◆ Saved entries
>>>

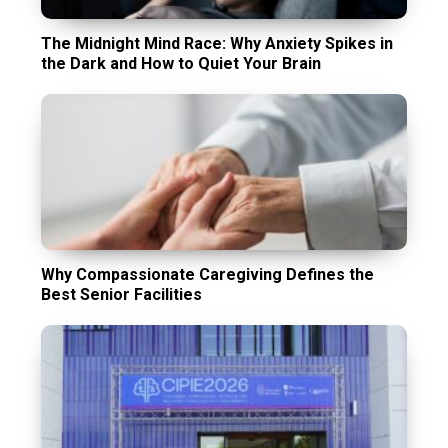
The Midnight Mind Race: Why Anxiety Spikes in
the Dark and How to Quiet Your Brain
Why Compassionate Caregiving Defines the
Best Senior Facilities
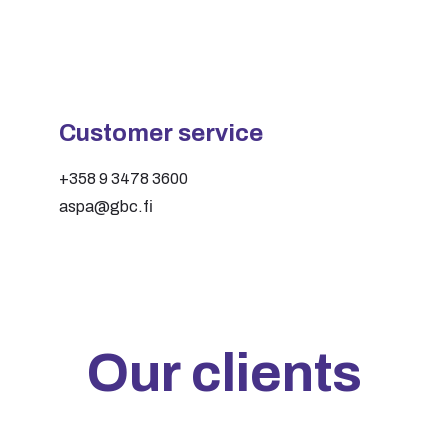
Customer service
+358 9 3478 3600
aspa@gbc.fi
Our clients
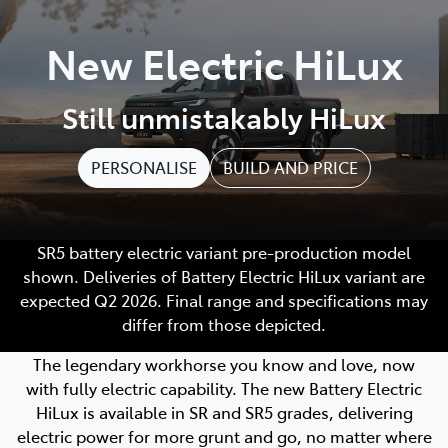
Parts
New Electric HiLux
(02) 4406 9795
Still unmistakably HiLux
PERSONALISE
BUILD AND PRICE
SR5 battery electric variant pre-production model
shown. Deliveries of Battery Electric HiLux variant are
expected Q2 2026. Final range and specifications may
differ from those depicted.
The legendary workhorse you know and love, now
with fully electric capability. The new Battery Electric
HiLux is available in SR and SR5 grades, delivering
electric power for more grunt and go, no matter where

<<<

◆ Exercise instructions
One number is the full answer: how many lines of the records include the string "variant".

◆ Completed task
2